Difícil, como exemplo dessa arte que harmoniza em si idéias muito diferentes, um quadro mais perfeito do que a Salomé de Klimt. Perfeito e cruel. A Salomé de Gustave Moreau, tão admirada por Des Esseintes, não tem o mesmo impacto que a de Klimt, certamente porque ele, ao contrário de Moreau, fez o personagem do tamanho da tela, o que permitiu mostrar as feições de Salomé em vez do palácio e dos personagens secundários (Herodes e o patriarca por exemplo).
Klimt, como quase sempre, acertou em se concentrar na fisionomia de Salomé e não no ambiente. O crime de Salomé, já bárbaro o suficiente, ganha um je ne sais quoi de ainda mais perverso pela fisionomia de prazer no rosto da princesa, também nas tetas e na expressão convulsa das mãos, e o luxo estranho do vestido. São essas duas nuances, luxo e prazer, na nossa moralidade tão difíceis de se harmonizarem com a noção de crueldade, que criam a beleza estranha desse quadro: afinal, qual a relação entre a luxúria de Salomé e a cabeça de São João nas mãos dela? O prazer é pela dança – porque em troca da cabeça de São João ela dançou para Herodes, lembrem – ou pela decapitação? E o ouro e as pedrarias? Mais difícil ainda de precisar por que objetos luxuosos e crueldade física nos causam uma impressão tão perturbadora. Mas certamente Klimt não foi o primeiro a explorar essa relação; Baudelaire partiu dela num dos melhores poemas que escreveu, “Une Martyre“. Não é por nada que a Salomé de Klimt ilustra a capa da minha edição de Les Fleurs du Mal.
Também não é por nada que um quadro de Bacon ilustra aquelas edições em pocket de Augusto dos Anjos, poeta que, pelo simplismo da escatologia, vai muito bem com Bacon. Se fossem pintar ou escrever sobre os mesmos temas de Klimt e Baudelaire, Augusto dos Anjos teria omitido a descrição dos móveis e dos perfumes no quarto em “Une Martyre” e transformado a mulher morta do poema numa carniça já carcomida em algum ponto de Pernambuco; Bacon teria passado por cima da inutilidade de retratar Salomé e pintado direto só a cabeça de São João. A cabeça cinza com uma parede cinza no fundo, como em todos os quadros dele. Mas a bandeja embaixo já seria uma grande variação.
carlos gomes, 222
Dá para medir a ruindade de filmes históricos pela quantidade de escatologia que o diretor usa para mostrar reis como palhaços ególatras e artistas como palhaços bajuladores.

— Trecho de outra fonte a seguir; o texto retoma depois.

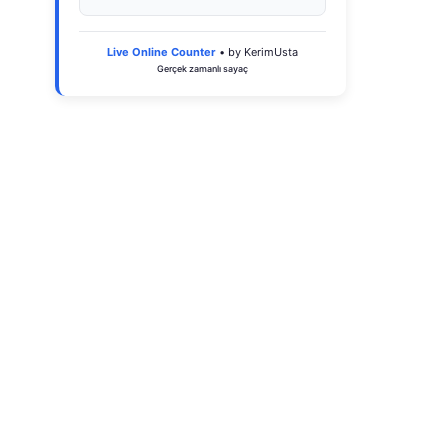
Live Online Counter
• by KerimUsta
Gerçek zamanlı sayaç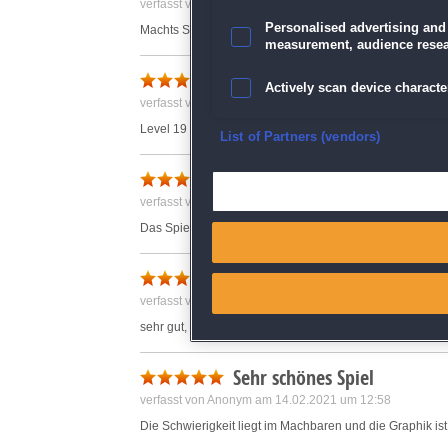
verfasst von Anonym am 07.04.2024 um 14:32
Personalised advertising and
Machts Spaß! :-)
measurement, audience resea
Leider wieder mit Fehlern
Actively scan device character
verfasst von Annette am 19.08.2025 um 19:33
Level 19 und Level 30 kommen nicht die erforderlichen
Ensure security, prevent and d
List of Partners (vendors)
Super
Deliver and present advertisi
verfasst von Anonym am 21.02.2021 um 15:30
Das Spiel entspricht meinen Erwartungen. Weiter so .
Match and combine data from
Cooking Trip
Link different devices
verfasst von Anonym am 18.02.2021 um 16:04
Identify devices based on inf
sehr gut, ich spiele es gerne
Sehr schönes Spiel
Save and communicate priva
verfasst von Anonym am 14.02.2021 um 12:58
Die Schwierigkeit liegt im Machbaren und die Graphik ist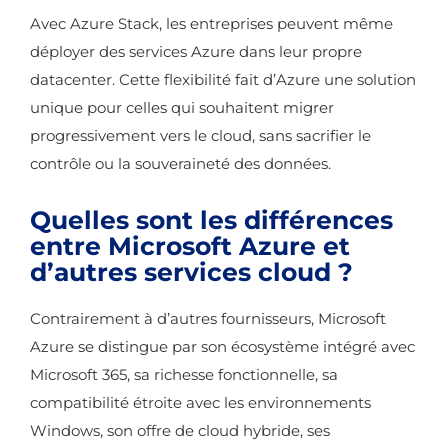
Avec Azure Stack, les entreprises peuvent même
déployer des services Azure dans leur propre
datacenter. Cette flexibilité fait d’Azure une solution
unique pour celles qui souhaitent migrer
progressivement vers le cloud, sans sacrifier le
contrôle ou la souveraineté des données.
Quelles sont les différences
entre Microsoft Azure et
d’autres services cloud ?
Contrairement à d’autres fournisseurs, Microsoft
Azure se distingue par son écosystème intégré avec
Microsoft 365, sa richesse fonctionnelle, sa
compatibilité étroite avec les environnements
Windows, son offre de cloud hybride, ses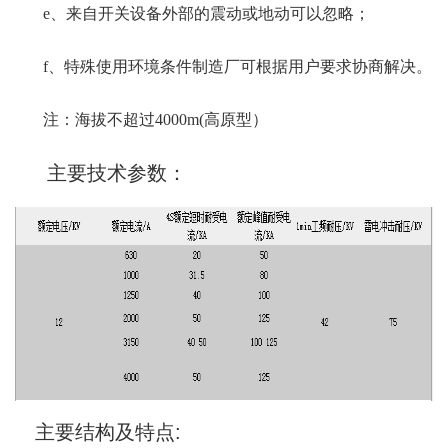
e、来自开关设备外部的震动或地动可以忽略；
f、特殊使用环境条件制造厂可根据用户要求协商解决。
注：海拔不超过4000m(高原型）
主要技术参数：
主要结构及特点:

Quando é o século XVII, então – o século do sublime, do grand style, isso eles não suportam. Em The Libertine, gentlemen emporcalhando as botas em Londres; em Marquise, mulheres duma trupe teatral correndo por ruas enlameadas atrás dum banheiro público. Mania da nossa época resentnik, mostrar a lama embaixo da colunata dórica, os piolhos do cavalheiro emperucado – como se a realidade que as pessoas viveram fosse mais importante do que a realidade que elas idealizaram. E tudo porque somos incapazes de colunatas dóricas ou de cavalheiros emperucados.